[Records supplied — start]
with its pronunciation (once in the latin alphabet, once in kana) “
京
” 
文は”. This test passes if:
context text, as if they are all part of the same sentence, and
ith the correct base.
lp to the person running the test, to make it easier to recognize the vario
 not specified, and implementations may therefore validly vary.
[Records supplied — finish]
[Records supplied — start]
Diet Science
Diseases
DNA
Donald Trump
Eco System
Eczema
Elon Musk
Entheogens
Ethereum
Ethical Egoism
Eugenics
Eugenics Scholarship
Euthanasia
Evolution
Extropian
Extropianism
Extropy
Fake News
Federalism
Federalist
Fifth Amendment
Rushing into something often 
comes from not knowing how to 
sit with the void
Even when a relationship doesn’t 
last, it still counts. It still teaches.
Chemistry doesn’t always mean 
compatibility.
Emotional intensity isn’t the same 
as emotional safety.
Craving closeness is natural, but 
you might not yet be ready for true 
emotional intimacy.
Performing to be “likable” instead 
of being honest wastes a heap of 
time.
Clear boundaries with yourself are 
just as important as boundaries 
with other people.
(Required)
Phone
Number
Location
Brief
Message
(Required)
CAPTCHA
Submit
[Records supplied — finish]
The lines above from the one with "with its pronunciation" through the one with "not specified, and" are to be duplicated exactly, ends included, with nothing added.

with its pronunciation (once in the latin alphabet, once in kana) “
京
” 
文は”. This test passes if:
context text, as if they are all part of the same sentence, and
ith the correct base.
lp to the person running the test, to make it easier to recognize the vario
 not specified, and implementations may therefore validly vary.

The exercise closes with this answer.